Policjanci z komisariatu w Starych Babicach zatrzymali 37-letniego mężczyznę, który, będąc pod wpływem alkoholu, zaatakował swoją matkę i jej konkubenta. Jak twierdzą prowadzący śledztwo, nie był to pierwszy raz, gdy w rodzinie doszło do eskalacji przemocy.

Zgubne skutki spożycia alkoholu

Zawiadomienie o mężczyźnie z ranami od noża odebrała komenda w Starych Babicach. Na miejsce niezwłocznie skierowano funkcjonariuszy, którzy po przybyciu pod wskazany adres zastali kobietę i dwóch mężczyzn. Jeden z nich krwawił z widocznych ran w okolicach głowy i ręki. Policjanci wezwali karetkę. Ratownicy medyczni przewieźli poszkodowanego do szpitala zaraz po tym, jak opatrzyli jego rany.

Już na miejscu policjanci przystąpili do ustalania przebiegu zdarzeń, Ze wstępnych opisów wiadomo, że cała trójka obecna w mieszkaniu wspólnie spożywała napoje alkoholowe.
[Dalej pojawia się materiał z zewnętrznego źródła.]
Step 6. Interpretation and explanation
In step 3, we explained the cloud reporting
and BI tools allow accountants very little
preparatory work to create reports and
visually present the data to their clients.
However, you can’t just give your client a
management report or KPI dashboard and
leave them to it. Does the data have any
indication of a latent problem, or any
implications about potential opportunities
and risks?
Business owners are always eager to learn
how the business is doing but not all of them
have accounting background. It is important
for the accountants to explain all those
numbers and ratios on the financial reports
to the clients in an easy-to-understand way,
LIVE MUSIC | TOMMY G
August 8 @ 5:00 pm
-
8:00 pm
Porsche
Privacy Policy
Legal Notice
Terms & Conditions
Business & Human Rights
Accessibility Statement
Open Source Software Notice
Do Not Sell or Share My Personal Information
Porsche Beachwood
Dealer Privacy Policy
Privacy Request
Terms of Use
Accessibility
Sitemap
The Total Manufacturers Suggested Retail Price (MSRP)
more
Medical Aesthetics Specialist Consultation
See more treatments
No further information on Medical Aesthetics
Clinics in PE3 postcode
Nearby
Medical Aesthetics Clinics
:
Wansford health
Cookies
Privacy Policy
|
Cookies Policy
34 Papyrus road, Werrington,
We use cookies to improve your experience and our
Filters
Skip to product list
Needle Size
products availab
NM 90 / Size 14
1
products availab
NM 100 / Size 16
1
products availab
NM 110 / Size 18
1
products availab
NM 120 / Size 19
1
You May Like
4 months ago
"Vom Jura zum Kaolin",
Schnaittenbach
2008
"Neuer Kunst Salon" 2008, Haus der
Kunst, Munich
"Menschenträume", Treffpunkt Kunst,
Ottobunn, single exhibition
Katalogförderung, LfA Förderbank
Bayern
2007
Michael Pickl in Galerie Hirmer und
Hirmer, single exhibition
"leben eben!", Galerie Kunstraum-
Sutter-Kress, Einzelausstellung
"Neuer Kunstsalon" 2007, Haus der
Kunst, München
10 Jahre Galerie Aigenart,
W pewnym momencie 37-letni mężczyzna, który okazał się synem przebywającej na miejscu zdarzenia kobiety, wszedł do jej pokoju i zaczął okładać ją pięściami, jednocześnie używając obelżywych słów. Następnie skierował się ku konkubentowi matki i zadał mu kilka ciosów nożem.

Nie pierwsza taka sytuacja..

Agresywnego 37-latka poddano testowi alkomatem, który wykazał, iż ma on w swoim organizmie trzy promile alkoholu. Mężczyznę zatrzymano i doprowadzono do biura prokuratora. Po przeanalizowaniu zeznań świadków i osób z otoczenia rodziny ustalono, że nie był t pierwszy raz, gdy mężczyzna podniósł rękę na swoją matkę. Do podobnych sytuacji miało dochodzić od niemalże roku. Na podstawie zgromadzonego materiału dowodowego 37-latkowi przedstawiono zarzut usiłowania zabójstwa. Odpowie on również za fizyczne i psychiczne znęcanie się nad matką.

Sąd zadecydował o konieczności zastosowania wobec podejrzanego środka zapobiegawczego w postaci trzymiesięcznego aresztu. Za samo usiłowanie zabójstwa grozi mężczyźnie kara od ośmiu lat więzienia do dożywotniego pozbawienia wolności. Jaki będzie wyrok? To zależy od przedstawicieli wymiaru sprawiedliwości.